Physics Asked by Tom B on January 24, 2021
I am currently working on velocity waves in spherical geometries: I am considering a 1D many-particle system confined on a circle with a global drift leading to rotations, similar to this simulation of so called "phantom traffic jams": https://www.youtube.com/watch?v=Q78Kb4uLAdA
In this simulation you can clearly see velocity waves in the system, meaning that cars on one side of the ring are always faster than the those one the other side. This profile is propagating through the system leading to waves. These waves come from relatively simple assumptions about the cars, but show a very particular behaviour (including shocks which are jumps in the density and velocity) which is realistic for the particular system but not very general: I think a general velocity wave would have a sinusoidal velocity profile and arbitrary propagation speed.

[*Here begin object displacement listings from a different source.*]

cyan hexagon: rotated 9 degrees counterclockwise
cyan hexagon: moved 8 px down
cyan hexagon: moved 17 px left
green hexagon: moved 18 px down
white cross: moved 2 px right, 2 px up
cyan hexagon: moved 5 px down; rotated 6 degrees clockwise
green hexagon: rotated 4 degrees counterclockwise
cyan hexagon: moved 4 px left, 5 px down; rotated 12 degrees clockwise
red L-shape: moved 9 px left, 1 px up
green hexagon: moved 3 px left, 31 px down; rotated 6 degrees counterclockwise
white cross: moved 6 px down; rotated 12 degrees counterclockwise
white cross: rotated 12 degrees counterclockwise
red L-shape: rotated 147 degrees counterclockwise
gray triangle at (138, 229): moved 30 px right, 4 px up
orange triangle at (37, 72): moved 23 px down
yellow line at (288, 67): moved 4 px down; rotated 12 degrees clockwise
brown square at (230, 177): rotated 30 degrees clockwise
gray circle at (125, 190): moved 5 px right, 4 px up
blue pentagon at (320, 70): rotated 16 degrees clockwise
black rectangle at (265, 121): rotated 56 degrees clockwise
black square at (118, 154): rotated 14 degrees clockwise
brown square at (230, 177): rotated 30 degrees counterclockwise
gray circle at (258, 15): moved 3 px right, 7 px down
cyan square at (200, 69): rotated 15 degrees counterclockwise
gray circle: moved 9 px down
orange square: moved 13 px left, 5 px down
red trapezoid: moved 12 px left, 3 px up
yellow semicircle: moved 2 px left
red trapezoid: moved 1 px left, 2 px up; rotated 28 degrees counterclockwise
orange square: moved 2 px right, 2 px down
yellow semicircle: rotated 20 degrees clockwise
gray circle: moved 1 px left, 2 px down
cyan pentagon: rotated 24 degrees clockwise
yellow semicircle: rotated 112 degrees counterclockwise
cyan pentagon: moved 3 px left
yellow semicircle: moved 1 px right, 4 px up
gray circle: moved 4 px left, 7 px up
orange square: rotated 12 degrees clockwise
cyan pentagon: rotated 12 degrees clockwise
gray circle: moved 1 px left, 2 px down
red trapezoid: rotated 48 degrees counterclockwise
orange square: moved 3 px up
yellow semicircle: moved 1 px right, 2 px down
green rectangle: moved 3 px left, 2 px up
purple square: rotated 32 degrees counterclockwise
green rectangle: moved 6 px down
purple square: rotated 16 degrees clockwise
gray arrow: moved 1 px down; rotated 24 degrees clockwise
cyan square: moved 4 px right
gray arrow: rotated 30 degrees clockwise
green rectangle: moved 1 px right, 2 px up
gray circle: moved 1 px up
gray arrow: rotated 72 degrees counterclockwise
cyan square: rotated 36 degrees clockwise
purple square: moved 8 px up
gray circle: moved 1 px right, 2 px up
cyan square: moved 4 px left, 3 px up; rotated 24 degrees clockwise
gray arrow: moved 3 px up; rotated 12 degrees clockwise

My goal is to understand more generally how such a perfect sinusoidal velocity profile is emerging and how it is propagating through the system. Especially what the relative speed between global drift and wave propagation is. Also what the wavelength of such a wave would be. Very interesting would be understanding how they emerge from particle interactions, but this is probably hard. Already a "simple" differential equation for the velocity field (Like some Navier-Stokes equation) would really help.
So here is my question: Does anybody know other real system where those velocity waves appear? I thought about sound waves but they do not show drift. Or does anybody know work on differential equations which could maybe show propagating velocity waves in such a geometry?